Brexit angst leaves almost no currency untouched with days to go

A campaigner arranges #Lexit The Left Leave Campaign leaflets on a table in Manchester, UK, on June 11. PHOTO: BLOOMBERG

(Bloomberg) - Brexit stresses are seeping into virtually every corner of the global foreign-exchange market. Of 16 major currencies tracked by Bloomberg, all but three have seen a jump in the cost to hedge against big declines as Britain's referendum on whether to stay in the European Union approaches.

The pound posted the biggest increase, closely followed by its continental neighbors amid speculation a vote on Thursday to leave would encourage other countries to reconsider their own membership.

The jump in options costs is a sign that foreign exchange is reverting to what's known as a risk-on, risk-off market, where moves have less to do with local fundamentals and are more driven by global sentiment.

It also reflects how the UK campaign has become increasingly internationalized in recent days, with policy makers from Japan, Switzerland and the US joining Bank of England Governor Mark Carney in decrying the potential consequences of a Brexit on markets and economies.

"When you have a risk-off trigger that's big enough, there tends to be contagion - it's just the way it is," said John Hardy, the Hellerup, Denmark-based head of foreign-exchange strategy at Saxo Bank A/S, who in February warned about the risks the vote posed for the euro.

He sees sterling ending the year more than 2 per cent weaker at US$1.40.

"The pattern we've established so far will probably intensify" on a vote to leave, Hardy said, "so you'll see the Swiss franc being the strongest from safe-haven-seeking as an immediate reaction, and the euro less so because the questions for Europe will suddenly loom very large."

For most currencies, the jump in options costs began about two weeks ago, when the June 23 referendum suddenly hove into view, accompanied by a series of opinion polls which, for the first time, showed the "Leave" camp consistently ahead.

Some surveys this weekend showed "Remain" with a slight lead. Among the 16 major currencies, the only ones not to have seen an increase in bearish bets are Brazil's real - which has been rallying as the nation overcomes its own political upheavals - the yen and the Swiss franc. These last two are traditional havens, whose costs of hedging losses have tumbled, just as the others' surged to the highest in months or even years.

"We saw this move of people being more prepared when we saw this flip in the polls," said Ulrich Leuchtmann, Frankfurt-based head of currency strategy at Commerzbank AG.

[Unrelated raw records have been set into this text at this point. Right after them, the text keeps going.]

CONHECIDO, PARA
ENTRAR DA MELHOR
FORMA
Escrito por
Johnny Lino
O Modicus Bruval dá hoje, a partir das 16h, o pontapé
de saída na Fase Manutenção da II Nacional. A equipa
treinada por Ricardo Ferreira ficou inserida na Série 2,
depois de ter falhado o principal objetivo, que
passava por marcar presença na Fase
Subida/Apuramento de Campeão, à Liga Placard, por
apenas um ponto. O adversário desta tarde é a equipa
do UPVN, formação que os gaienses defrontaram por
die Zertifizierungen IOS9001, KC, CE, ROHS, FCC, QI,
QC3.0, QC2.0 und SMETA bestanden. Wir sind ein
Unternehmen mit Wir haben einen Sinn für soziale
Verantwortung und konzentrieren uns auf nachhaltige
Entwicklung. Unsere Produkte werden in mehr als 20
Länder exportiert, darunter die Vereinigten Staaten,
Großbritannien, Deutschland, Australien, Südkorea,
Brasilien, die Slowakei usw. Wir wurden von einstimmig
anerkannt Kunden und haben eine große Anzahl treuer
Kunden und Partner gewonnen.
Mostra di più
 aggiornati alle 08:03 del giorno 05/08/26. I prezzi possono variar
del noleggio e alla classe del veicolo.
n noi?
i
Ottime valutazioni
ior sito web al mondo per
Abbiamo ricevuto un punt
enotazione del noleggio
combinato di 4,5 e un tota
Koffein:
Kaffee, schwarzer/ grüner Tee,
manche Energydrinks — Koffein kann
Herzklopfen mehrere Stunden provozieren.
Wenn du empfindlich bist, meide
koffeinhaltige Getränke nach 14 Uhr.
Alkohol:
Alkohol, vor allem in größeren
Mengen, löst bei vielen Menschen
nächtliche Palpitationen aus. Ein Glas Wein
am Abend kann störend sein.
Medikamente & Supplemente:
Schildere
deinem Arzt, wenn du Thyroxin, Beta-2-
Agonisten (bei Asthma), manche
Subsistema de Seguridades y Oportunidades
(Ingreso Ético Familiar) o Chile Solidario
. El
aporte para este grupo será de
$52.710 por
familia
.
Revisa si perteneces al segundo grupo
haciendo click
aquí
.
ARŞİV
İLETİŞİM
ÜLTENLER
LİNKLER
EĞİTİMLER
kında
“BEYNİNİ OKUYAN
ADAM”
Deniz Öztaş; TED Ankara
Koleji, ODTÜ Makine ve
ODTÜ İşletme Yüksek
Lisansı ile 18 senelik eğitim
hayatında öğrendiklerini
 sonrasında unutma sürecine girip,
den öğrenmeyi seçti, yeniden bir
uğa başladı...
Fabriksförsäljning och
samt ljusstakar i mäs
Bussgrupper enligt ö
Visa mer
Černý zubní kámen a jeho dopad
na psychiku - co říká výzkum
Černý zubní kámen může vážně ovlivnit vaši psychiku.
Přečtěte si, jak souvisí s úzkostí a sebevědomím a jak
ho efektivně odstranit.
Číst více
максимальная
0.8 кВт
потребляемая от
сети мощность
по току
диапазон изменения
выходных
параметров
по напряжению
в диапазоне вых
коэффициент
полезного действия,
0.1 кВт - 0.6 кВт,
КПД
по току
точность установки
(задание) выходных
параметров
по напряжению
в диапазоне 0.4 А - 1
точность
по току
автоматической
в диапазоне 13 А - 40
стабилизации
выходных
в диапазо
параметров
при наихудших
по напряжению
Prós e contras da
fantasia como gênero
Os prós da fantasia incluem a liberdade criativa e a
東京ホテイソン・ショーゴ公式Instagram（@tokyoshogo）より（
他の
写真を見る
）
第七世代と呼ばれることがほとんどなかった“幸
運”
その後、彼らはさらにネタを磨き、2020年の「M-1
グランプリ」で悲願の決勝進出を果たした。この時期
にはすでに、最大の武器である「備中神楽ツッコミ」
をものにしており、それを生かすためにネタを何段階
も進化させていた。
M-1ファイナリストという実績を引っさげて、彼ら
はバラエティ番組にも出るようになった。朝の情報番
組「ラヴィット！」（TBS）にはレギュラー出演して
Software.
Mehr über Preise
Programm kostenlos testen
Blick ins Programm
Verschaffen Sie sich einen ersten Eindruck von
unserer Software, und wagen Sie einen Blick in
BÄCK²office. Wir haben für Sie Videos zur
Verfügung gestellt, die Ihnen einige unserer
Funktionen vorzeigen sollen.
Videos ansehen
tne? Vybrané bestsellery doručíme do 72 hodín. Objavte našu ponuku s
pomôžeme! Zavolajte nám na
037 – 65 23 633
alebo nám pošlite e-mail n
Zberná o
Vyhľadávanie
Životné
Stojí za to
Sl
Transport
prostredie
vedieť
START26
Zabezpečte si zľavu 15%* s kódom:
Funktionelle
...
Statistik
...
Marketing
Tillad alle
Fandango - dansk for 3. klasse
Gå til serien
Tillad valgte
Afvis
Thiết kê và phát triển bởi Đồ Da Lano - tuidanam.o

A Brexit vote "would create pressure on all the less-liquid currencies like the Swedish krona, Norwegian krone and the eastern European currencies." Leuchtmann, whose sees the pound rallying to US$1.47 by year- end from about US$1.44 at the end of last week, said in an interview Wednesday that he hadn't fielded a single client query that day that wasn't related to Brexit.

The premium on one-month contracts to sell the pound versus the US dollar over those to buy widened 2.7 percentage points from June 3 to June 14, when it peaked at 8.9 percentage points. That's the biggest premium based on end-of-day prices since Bloomberg started collecting the risk-reversals data in 2003. The gap slipped back to 8 percentage points on Friday.

Sterling is the second-biggest loser among major currencies this year, weakening more than 2 per cent versus the US dollar. The euro posted the next-biggest jump in the premium on bearish options - a 2.2 percentage-point jump to a 4 1/2-year high of 3.3 percentage points last Tuesday.

The pound has been bounced around by opinion polls throughout the referendum campaign, dropping as much as 6.1 per cent year-to-date at the end of February, before briefly wiping out its 2016 decline twice last month as surveys suggested the "Remain" camp was gaining ground.